The eighty-one-year-old author, in his first book, recalls his early life in Oregon and San Francisco, his varied occupations, and the joys of western America in the twenties and thirties
First I read Clyde Rice's Night Freight - such a remarkable book. Then I read Heaven in the Eye (really 4 1/2 stars). Another hard-to-put down memoir of the author and his first wife in Portland, Oregon and the San Francisco area in the 1920s and '30s. Living literally on a dime. Rice wrote his memoirs late in life. He looks back at himself with amusement, affection and criticism. He writes of some events in his life you'd probably keep to yourself. He was unfaithful, naive, and couldn't support his wife and child adequately during the Great Depression. Additionally, he was a dreamer and a failure. He either lost jobs and failed in attempts to start his own businesses or, if he became successful,such as on the San Francisco ferries before the construction of the Golden Gate Bridge (an in-depth description any ferry buff will treasure),he quit. You will love his wife Nordi as he did. And you might wonder as I did, whether he suffered from some type of personality disorder. But his writing is beautiful. I looked forward to following his and his wife's lives at the end of each day. And when I finished it, I wanted to know what happened after he and his family moved back to Oregon in 1937. And that is continued in Nordi's Gift.

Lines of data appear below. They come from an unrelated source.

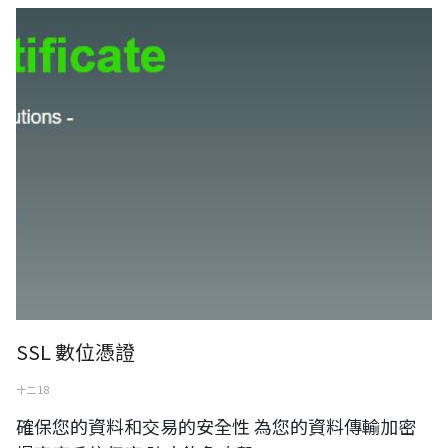
SSL 数位凭证
SSL 數位憑證
十二 18
確保您的資料和交易的安全性 為您的資料傳輸加密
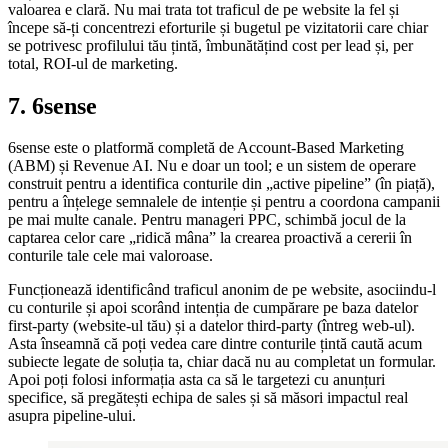
valoarea e clară. Nu mai trata tot traficul de pe website la fel și
începe să-ți concentrezi eforturile și bugetul pe vizitatorii care chiar
se potrivesc profilului tău țintă, îmbunătățind cost per lead și, per
total, ROI-ul de marketing.
7. 6sense
6sense este o platformă completă de Account-Based Marketing
(ABM) și Revenue AI. Nu e doar un tool; e un sistem de operare
construit pentru a identifica conturile din „active pipeline” (în piață),
pentru a înțelege semnalele de intenție și pentru a coordona campanii
pe mai multe canale. Pentru manageri PPC, schimbă jocul de la
captarea celor care „ridică mâna” la crearea proactivă a cererii în
conturile tale cele mai valoroase.
Funcționează identificând traficul anonim de pe website, asociindu-l
cu conturile și apoi scorând intenția de cumpărare pe baza datelor
first-party (website-ul tău) și a datelor third-party (întreg web-ul).
Asta înseamnă că poți vedea care dintre conturile țintă caută acum
subiecte legate de soluția ta, chiar dacă nu au completat un formular.
Apoi poți folosi informația asta ca să le targetezi cu anunțuri
specifice, să pregătești echipa de sales și să măsori impactul real
asupra pipeline-ului.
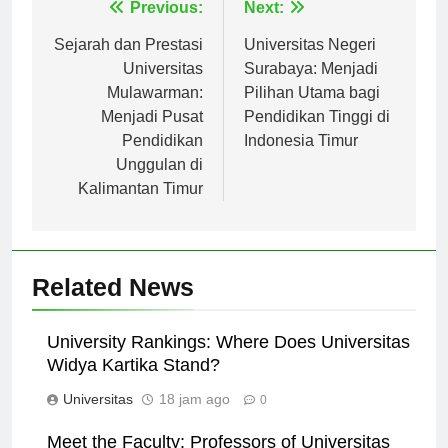
Navigasi
Previous:
Next:
pos
Sejarah dan Prestasi
Universitas Negeri
Universitas
Surabaya: Menjadi
Mulawarman:
Pilihan Utama bagi
Menjadi Pusat
Pendidikan Tinggi di
Pendidikan
Indonesia Timur
Unggulan di
Kalimantan Timur
Related News
University Rankings: Where Does Universitas
Widya Kartika Stand?
Universitas
18 jam ago
0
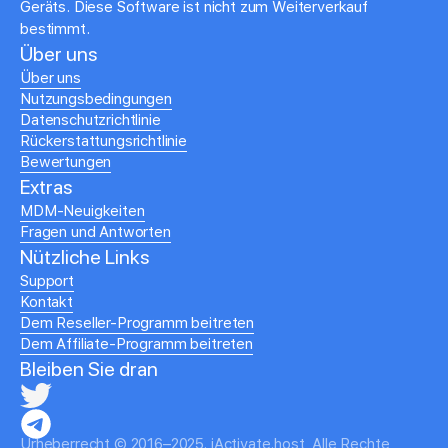
Geräts. Diese Software ist nicht zum Weiterverkauf
bestimmt.
Über uns
Über uns
Nutzungsbedingungen
Datenschutzrichtlinie
Rückerstattungsrichtlinie
Bewertungen
Extras
MDM-Neuigkeiten
Fragen und Antworten
Nützliche Links
Support
Kontakt
Dem Reseller-Programm beitreten
Dem Affiliate-Programm beitreten
Bleiben Sie dran
Urheberrecht © 2016–2025. iActivate.host, Alle Rechte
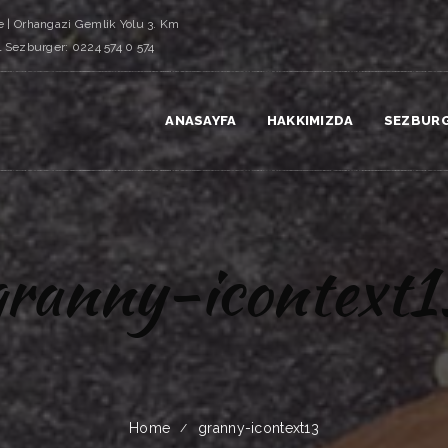
 | Orhangazi Gemlik Yolu 3. Km
l Sezburger: 0224 574 0 574
ANASAYFA
HAKKIMIZDA
SEZBUR
granny-icontext1
Home
granny-icontext13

One of the pivotal books I've ever read. Took me right along with it. Left me wishing for a simpler life and missing my grandparents even more than I knew.
Clyde Rice, brings himself through life on the road, as a 'hippie' or Hoover Ville resident with his wife of many years. He has more ideas that do not 'make it', but he gets on at jobs on the ferry, etc. He is really an artist at heart, and drags, rocks dreams all over Marin County and south. It's a book of antidotes, that are linked together by this ever delving individual and adventures. It's good to lay it down once in a while but pick it back up.